The success of The Pink Panther (1963) created a new comic favourite in the accident-prone form of Peter Sellers’ Inspector Clouseau of the Paris Surete, so a sequel was inevitable. But this is where the Clouseau character was properly invented, along with his driven-to-distraction boss, Dreyfus.
Clouseau lurches towards the solution of a murder mystery adapted from plays by Harry Kurnitz and Marcel Achard, and by trying to clear saucy French chambermaid Maria Gambrelli (Elke Sommer) of shooting her Spanish lover leaves a trail of additional bodies in his wake – before finding that all is revealed in a nudist camp.
Suspecting the true killer is a jealous man who would rather kill than see Maria with another, Clouseau takes her on a tour of French nightclubs, using himself as bait and sure that the killer will strike.

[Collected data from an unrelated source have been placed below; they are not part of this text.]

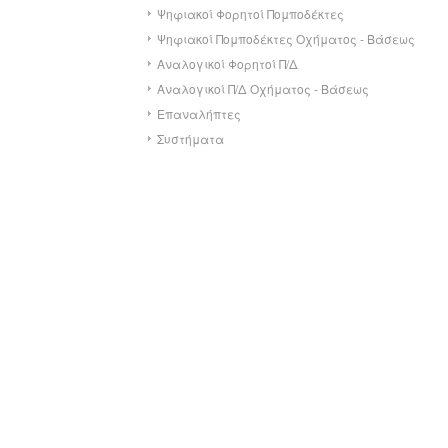
Ψηφιακοί Φορητοί Πομποδέκτες
Ψηφιακοί Πομποδέκτες Οχήματος - Βάσεως
Αναλογικοί Φορητοί Π/Δ
Αναλογικοί Π/Δ Οχήματος - Βάσεως
Επαναλήπτες
Συστήματα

And strike he does . . . no less than seven times. Unfortunately, Clouseau doesn’t notice the dead bodies left in his wake. Each an innocent unsuspecting bystander who was mistaken for him.
“Give me ten men like Clouseau and I could destroy the world,” blurts his bewildered boss Herbert Lom.
A Shot In The Dark still stands up better than Austin Powers (1997) – and doesn’t require constant winks to the camera to work.